I have been thinking lately about how I see things. Not visually, not the optics of my eyes, but how things go together. Where do they fit? What is the framework?

Usually, and unfortunately, my framework is too small. That might be in distance, in money, or in time.

Here’s an example: you’re walking down the street and you see a twenty dollar bill. You go over to it and pick it up. It’s your lucky day! Now expand the framework – that twenty dollar bill is out in the middle of the road. Different factors apply – maybe you wait for traffic to stop – a red light. More to consider, and maybe you don’t get that money.

Different situation: instead of getting something good, you avoid something bad. Nobody likes pain, and none of us would stick our hand in a fire voluntarily.
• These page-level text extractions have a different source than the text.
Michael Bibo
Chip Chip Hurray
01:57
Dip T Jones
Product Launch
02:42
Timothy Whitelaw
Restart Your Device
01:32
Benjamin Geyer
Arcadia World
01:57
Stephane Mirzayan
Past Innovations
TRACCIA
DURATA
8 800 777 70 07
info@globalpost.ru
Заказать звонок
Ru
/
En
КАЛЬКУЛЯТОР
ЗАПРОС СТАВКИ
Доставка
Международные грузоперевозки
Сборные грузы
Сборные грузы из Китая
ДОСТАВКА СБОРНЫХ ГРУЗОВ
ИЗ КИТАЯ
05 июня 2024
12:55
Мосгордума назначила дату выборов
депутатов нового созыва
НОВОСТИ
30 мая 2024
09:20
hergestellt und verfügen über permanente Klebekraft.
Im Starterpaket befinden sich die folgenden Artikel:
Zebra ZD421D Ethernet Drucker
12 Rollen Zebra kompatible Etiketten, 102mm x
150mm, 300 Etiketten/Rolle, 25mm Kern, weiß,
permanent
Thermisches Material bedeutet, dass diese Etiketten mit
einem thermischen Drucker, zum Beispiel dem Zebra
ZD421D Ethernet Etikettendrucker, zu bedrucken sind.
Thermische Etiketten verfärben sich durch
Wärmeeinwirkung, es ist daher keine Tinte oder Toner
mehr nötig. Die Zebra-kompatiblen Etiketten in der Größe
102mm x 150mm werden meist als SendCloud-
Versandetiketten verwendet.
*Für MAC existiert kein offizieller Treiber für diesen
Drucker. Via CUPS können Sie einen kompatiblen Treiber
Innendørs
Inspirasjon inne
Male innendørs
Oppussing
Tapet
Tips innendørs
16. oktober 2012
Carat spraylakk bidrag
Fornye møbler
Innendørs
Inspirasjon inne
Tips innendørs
But each and every one of us would rescue a child who had fallen into the fire. The bigger picture of saving a life overcomes the knowledge of imminent pain.
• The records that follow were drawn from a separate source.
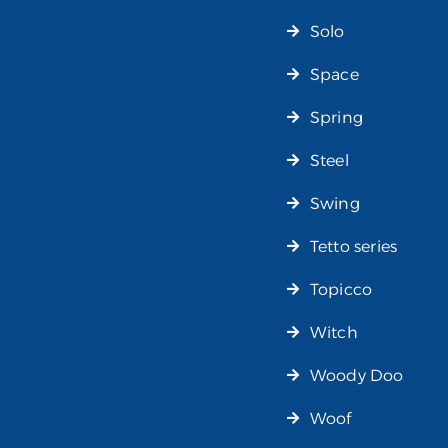
Solo
Space
Spring
Steel
Swing
Tetto series
Topicco
Witch
Woody Doo
Woof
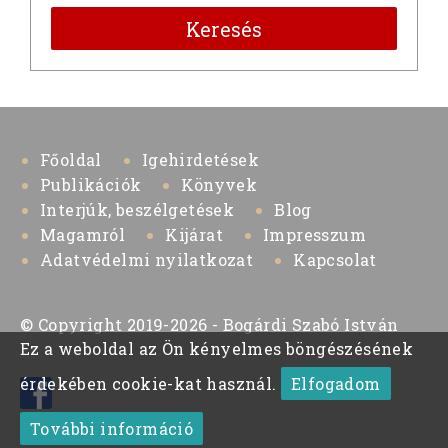
Keresés
Főoldal
Igehirdetések
Publikációk
Könyvek
Interjúk, beszélgetések
Blog
Magamról
Kijárat
Impresszum
Adatvédelmi nyilatkozat
Kapcsolat
© Copyright 2019-2026 - Bogárdi Szabó István
Ez a weboldal az Ön kényelmes böngészésének
érdekében cookie-kat használ.
Elfogadom
További információ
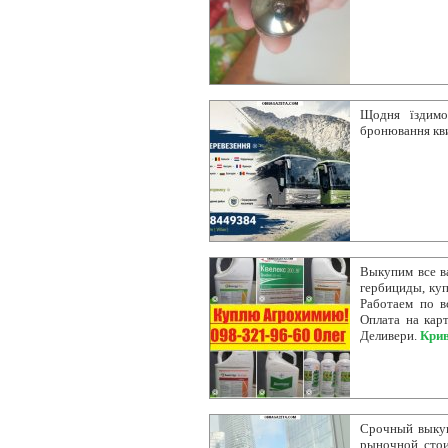
Щодня їздимо
бронювання кв
Выкупим все в
гербициды, ку
Работаем по в
Оплата на карт
Деливери.
Крив
Срочный выкуп
рыночной стои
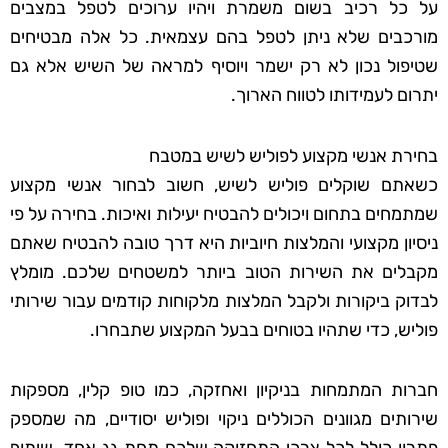
על כל רכיב בשום משמרת ויהיו ערוכים לטפל במצבים
מורכבים שלא ניתן לטפל בהם עצמאית. כל אלה מבטיחים
שטיפול נכון לא רק ישמר ויוסיף למראה של השיש אלא גם
יתרום לעמידותו לטווח הארוך.
בחירת אנשי מקצוע לפוליש לשיש במטבח
כשאתם שוקלים פוליש לשיש, חשוב לבחור אנשי מקצוע
שמתמחים בתחום ויכולים להבטיח יעילות ואיכות. בחירה על פי
ניסיון מקצועי והמלצות חיוביות היא דרך טובה להבטיח שאתם
מקבלים את השירות הטוב ביותר למשטחים שלכם. מומלץ
לבדוק ביקורות ולקבל המלצות מלקוחות קודמים עבור שירותי
פוליש, כדי שתהיו בטוחים בבעל המקצוע שתבחרו.
חברות המתמחות בניקיון ואחזקה, כמו טופ קלין, מספקות
שירותים מגוונים הכוללים ניקוי ופוליש יסודיים, מה שמספק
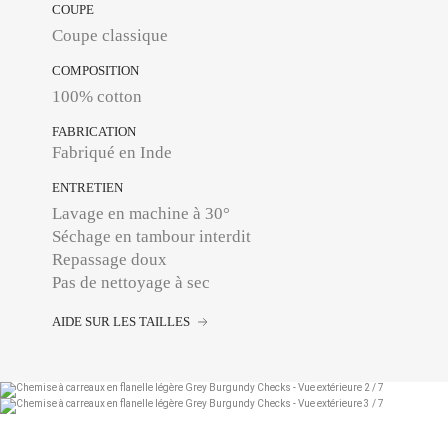
COUPE
Coupe classique
COMPOSITION
100% cotton
FABRICATION
Fabriqué en Inde
ENTRETIEN
Lavage en machine à 30°
Séchage en tambour interdit
Repassage doux
Pas de nettoyage à sec
AIDE SUR LES TAILLES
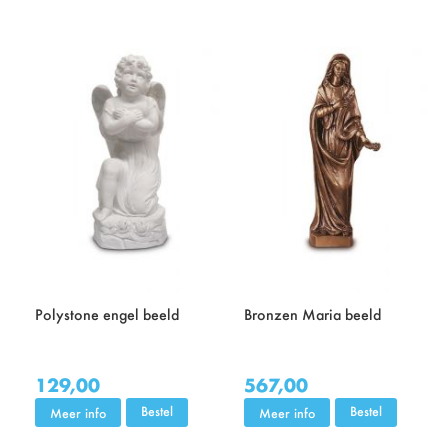
Polystone engel beeld
Bronzen Maria beeld
129,00
567,00
Bestel
Bestel
Meer info
Meer info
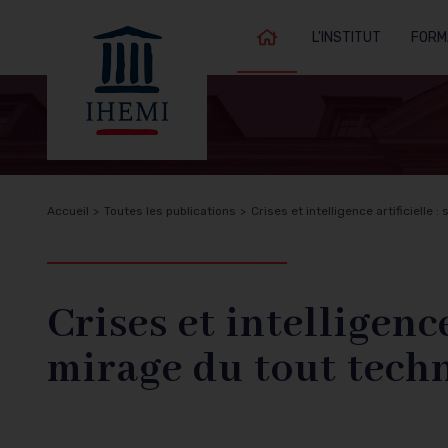
L'INSTITUT
FORM
Accueil
Fil
Accueil
Toutes les publications
Crises et intelligence artificielle
Retour à
d'Ariane
l'accueil
Crises et intelligence
mirage du tout tech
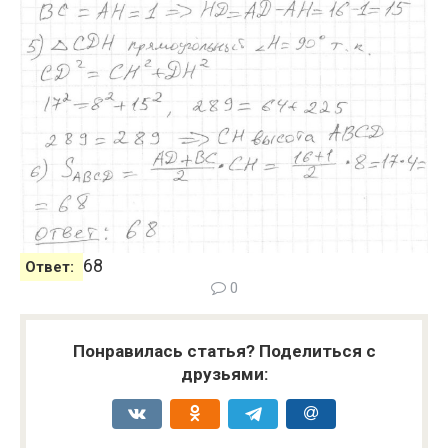
68
Ответ:
0
Понравилась статья? Поделиться с
друзьями:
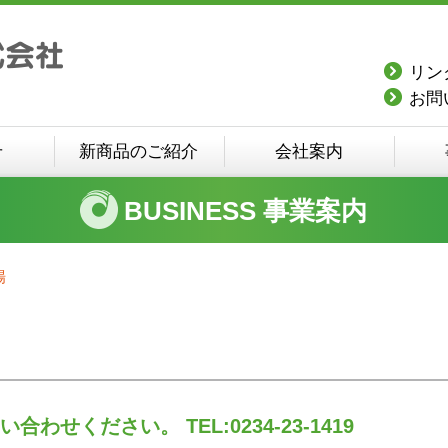
リン
お問
せ
新商品のご紹介
会社案内
BUSINESS
事業案内
場
せください。 TEL:0234-23-1419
Hebrews 12:2 says about Jesus “Who for the joy set before Him endured the cross, despising the shame, and has sat down at the right hand of the throne of God.”

And Jesus knew the pain, the shame that was waiting. In Luke 22:42, Jesus prays to the Father: “Take this cup from Me”.  It was going to hurt, physically and spiritually, more than we could ever know.

Jesus knew that imminent pain, and He knew the ultimate glory. He saw the biggest framework – eternity.  He paid the price to keep us from the fire of hell. We celebrate his death and resurrection now with the wafer and the juice. Let’s pray.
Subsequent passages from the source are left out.